▶ REQUIRED WORK
Search the records that follow and extract every line containing the string "logical".

-- TASK INPUTS follows --

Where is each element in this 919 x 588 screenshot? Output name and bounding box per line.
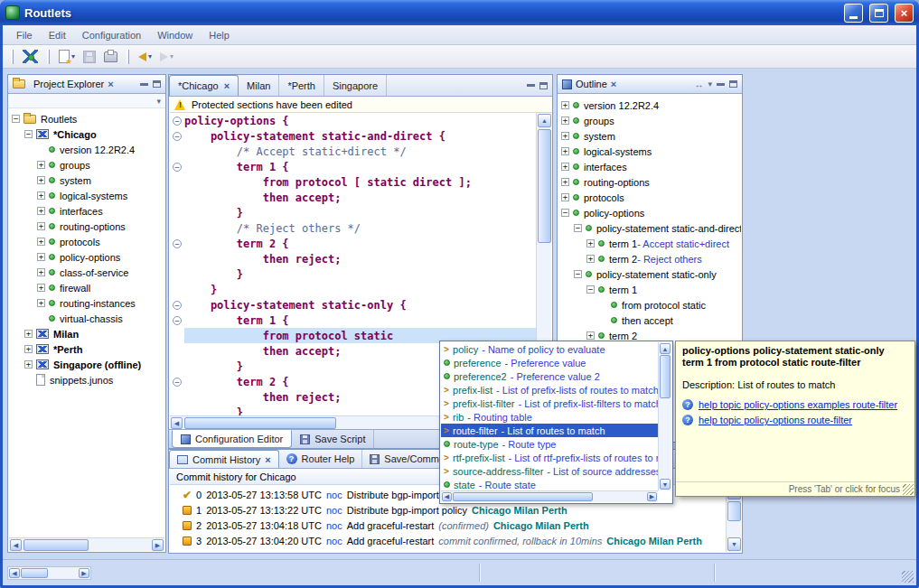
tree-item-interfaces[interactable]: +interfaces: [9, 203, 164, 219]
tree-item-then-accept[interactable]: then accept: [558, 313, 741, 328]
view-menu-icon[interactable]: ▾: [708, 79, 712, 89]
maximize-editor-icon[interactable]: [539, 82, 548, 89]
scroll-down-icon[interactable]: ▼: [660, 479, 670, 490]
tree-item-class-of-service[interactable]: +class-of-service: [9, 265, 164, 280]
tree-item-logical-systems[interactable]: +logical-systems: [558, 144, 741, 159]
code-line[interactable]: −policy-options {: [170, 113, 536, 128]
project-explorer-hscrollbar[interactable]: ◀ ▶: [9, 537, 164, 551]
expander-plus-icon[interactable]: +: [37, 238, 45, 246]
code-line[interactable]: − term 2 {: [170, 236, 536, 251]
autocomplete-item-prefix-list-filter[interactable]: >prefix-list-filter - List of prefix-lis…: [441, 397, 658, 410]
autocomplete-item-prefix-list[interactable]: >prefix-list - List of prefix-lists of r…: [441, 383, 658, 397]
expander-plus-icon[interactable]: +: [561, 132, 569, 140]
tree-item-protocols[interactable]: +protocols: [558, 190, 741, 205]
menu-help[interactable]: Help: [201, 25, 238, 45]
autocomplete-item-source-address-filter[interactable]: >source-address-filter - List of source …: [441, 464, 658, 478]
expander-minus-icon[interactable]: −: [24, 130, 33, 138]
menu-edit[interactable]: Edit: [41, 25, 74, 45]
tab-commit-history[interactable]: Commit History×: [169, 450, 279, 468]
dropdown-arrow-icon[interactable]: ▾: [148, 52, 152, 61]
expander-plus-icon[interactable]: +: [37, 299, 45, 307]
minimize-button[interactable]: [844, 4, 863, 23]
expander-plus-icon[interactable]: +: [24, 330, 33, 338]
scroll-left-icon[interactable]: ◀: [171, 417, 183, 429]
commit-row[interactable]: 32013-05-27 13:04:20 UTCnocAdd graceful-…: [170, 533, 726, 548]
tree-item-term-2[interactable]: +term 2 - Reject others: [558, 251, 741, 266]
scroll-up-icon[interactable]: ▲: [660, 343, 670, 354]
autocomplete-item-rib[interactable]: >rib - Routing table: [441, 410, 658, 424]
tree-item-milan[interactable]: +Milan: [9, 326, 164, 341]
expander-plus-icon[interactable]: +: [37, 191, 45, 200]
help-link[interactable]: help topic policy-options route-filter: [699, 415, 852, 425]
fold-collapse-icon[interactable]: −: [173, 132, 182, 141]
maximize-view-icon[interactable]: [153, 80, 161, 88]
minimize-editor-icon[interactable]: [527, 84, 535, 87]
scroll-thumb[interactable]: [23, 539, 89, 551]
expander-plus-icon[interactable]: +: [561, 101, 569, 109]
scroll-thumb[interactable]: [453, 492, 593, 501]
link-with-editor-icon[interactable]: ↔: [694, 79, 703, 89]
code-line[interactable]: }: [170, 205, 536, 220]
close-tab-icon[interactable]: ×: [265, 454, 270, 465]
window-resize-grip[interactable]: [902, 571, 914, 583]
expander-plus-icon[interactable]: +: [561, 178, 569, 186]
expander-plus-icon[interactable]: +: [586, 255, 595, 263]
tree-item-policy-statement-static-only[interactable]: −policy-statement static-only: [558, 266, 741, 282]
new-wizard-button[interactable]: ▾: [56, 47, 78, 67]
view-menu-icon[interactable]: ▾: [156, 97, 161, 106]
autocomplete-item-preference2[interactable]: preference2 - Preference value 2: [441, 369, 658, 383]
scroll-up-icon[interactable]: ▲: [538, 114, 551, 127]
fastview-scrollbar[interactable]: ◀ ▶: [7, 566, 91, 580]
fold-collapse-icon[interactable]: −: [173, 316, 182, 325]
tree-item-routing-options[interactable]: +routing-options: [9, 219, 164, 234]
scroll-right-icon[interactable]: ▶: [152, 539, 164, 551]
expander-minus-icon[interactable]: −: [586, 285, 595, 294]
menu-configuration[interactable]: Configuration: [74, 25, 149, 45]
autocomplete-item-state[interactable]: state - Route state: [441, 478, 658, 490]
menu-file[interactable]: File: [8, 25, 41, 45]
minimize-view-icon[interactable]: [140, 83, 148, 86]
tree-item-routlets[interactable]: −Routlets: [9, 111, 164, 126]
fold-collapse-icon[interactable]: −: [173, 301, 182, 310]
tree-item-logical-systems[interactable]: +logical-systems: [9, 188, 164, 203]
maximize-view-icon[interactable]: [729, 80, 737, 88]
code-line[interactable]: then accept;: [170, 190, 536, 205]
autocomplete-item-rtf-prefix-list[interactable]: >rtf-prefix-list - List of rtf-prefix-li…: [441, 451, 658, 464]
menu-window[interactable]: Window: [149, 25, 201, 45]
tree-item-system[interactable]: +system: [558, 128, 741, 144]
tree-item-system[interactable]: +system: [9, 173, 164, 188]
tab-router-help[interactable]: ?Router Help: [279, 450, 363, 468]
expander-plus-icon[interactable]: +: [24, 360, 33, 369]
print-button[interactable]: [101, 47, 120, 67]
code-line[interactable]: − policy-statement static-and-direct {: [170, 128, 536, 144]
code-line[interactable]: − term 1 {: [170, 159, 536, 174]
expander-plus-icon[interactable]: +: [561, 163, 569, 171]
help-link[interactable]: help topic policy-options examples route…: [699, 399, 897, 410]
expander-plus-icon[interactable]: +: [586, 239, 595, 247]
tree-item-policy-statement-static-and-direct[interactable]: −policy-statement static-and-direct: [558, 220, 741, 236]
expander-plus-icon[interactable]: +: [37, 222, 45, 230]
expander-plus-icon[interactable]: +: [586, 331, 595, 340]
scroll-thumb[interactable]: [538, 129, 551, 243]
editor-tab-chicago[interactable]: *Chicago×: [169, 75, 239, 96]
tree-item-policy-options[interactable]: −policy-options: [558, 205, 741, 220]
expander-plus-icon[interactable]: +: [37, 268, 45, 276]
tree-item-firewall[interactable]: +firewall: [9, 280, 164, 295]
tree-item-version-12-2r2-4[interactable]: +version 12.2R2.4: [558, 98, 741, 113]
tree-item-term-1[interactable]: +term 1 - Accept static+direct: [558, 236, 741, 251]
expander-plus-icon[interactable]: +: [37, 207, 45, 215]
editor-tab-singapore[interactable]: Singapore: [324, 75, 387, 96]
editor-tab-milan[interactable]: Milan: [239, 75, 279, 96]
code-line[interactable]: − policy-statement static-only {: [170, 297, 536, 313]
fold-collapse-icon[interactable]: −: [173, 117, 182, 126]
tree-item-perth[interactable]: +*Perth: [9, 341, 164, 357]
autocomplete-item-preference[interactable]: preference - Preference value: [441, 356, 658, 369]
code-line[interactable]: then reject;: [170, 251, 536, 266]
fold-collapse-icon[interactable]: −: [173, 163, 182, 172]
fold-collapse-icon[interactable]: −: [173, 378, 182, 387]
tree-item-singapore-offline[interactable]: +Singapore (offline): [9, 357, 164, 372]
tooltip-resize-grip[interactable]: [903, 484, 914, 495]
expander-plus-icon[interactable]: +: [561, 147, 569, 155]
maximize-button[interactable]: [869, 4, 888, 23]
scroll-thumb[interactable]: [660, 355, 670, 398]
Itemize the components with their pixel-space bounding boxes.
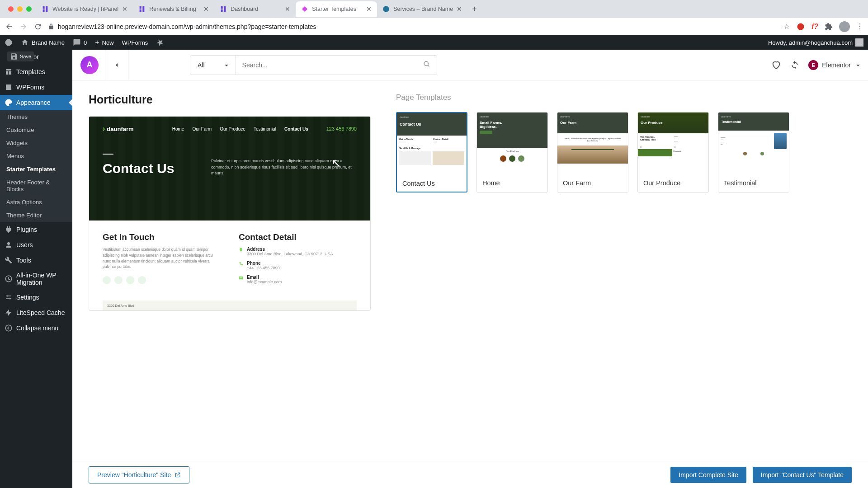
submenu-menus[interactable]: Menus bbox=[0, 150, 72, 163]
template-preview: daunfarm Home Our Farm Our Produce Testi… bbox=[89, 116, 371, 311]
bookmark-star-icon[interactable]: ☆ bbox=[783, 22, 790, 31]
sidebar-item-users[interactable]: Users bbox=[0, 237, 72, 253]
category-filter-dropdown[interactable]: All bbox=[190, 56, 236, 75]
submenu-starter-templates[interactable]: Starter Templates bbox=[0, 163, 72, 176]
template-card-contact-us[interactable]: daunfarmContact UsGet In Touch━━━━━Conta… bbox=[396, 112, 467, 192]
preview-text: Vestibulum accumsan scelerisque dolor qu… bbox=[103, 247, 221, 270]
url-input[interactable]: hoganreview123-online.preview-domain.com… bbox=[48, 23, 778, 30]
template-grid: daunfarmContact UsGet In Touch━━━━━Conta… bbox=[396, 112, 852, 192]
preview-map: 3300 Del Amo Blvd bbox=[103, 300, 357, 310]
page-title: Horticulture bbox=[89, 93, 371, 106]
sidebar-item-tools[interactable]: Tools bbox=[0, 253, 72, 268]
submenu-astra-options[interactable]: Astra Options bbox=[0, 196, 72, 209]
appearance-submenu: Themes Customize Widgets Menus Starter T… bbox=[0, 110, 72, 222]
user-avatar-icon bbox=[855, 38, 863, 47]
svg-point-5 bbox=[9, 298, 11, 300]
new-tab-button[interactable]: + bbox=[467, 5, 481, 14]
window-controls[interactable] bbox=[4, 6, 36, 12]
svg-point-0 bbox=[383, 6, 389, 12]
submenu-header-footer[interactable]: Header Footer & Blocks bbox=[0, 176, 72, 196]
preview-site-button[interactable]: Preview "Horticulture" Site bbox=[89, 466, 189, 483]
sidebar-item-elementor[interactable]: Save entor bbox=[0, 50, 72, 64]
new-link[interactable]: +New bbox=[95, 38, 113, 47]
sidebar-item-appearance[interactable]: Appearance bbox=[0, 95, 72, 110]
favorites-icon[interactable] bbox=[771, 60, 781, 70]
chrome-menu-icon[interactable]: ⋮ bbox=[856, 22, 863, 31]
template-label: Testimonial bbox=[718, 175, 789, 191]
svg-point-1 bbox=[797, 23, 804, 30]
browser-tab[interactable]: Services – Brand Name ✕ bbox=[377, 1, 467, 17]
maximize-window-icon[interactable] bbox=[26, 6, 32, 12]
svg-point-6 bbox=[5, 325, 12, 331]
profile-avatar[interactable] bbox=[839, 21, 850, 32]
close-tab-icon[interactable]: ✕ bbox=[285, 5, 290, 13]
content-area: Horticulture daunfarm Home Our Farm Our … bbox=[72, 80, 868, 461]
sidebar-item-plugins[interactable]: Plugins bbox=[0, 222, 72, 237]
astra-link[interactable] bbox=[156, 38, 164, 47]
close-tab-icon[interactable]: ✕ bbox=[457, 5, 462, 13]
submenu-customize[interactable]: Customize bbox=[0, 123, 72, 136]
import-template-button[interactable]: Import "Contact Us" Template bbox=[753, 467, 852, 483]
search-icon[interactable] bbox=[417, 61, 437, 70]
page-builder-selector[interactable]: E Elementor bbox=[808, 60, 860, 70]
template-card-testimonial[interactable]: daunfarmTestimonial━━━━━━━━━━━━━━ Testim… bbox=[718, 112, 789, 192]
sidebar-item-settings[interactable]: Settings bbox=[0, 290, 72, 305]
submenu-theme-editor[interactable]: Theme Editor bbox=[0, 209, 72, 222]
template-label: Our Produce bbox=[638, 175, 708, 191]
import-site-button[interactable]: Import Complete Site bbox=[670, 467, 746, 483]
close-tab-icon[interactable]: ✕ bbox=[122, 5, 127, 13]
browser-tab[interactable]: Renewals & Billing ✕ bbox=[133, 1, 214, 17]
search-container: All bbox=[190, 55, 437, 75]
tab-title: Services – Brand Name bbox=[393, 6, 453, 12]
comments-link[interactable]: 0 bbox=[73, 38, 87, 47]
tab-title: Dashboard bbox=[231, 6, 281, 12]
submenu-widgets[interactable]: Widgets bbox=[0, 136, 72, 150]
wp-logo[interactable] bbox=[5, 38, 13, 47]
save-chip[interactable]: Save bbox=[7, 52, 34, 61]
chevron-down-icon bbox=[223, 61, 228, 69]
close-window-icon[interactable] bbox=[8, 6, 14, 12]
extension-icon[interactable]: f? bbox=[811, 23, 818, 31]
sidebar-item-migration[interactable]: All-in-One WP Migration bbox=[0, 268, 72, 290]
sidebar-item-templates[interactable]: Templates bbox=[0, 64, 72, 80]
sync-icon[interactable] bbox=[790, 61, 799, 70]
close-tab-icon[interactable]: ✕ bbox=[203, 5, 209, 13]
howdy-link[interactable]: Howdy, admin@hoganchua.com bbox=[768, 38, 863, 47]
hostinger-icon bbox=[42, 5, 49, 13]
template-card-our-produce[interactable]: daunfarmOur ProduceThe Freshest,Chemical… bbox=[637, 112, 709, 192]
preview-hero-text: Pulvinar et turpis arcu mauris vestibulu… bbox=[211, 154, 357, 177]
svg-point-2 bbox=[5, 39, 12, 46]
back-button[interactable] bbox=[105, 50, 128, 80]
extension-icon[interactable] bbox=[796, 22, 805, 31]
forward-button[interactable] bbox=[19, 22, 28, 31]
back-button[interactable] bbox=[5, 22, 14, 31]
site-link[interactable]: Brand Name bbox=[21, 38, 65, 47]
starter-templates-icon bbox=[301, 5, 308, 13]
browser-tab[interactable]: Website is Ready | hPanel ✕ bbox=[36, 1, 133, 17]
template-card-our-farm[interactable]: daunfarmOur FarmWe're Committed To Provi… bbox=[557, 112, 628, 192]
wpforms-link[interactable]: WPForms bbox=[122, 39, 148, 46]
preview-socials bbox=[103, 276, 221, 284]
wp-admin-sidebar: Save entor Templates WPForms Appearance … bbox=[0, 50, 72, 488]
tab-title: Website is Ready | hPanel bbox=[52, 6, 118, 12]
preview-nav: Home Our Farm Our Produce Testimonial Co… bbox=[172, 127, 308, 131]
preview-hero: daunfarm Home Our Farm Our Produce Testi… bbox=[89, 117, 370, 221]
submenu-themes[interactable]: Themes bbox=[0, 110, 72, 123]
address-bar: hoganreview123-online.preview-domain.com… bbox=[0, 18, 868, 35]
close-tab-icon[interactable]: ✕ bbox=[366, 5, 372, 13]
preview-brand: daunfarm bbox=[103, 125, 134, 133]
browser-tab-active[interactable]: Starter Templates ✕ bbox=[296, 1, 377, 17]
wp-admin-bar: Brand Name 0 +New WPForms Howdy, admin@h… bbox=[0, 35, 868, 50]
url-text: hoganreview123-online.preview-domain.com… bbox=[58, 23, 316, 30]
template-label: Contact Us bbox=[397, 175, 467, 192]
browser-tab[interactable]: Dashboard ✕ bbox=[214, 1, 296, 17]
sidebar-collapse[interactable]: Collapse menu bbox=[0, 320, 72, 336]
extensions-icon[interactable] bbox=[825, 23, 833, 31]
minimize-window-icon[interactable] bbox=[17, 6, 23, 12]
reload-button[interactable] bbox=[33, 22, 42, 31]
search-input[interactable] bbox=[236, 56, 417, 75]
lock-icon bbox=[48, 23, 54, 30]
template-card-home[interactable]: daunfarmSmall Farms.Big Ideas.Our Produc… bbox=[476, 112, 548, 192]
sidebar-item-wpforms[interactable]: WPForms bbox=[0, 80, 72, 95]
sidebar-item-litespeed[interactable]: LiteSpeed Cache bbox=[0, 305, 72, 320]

-- TASK INPUTS concluded --

▶ ANSWER BOX
tree-item-logical-systems[interactable]: +logical-systems: [558, 144, 741, 159]
tree-item-logical-systems[interactable]: +logical-systems: [9, 188, 164, 203]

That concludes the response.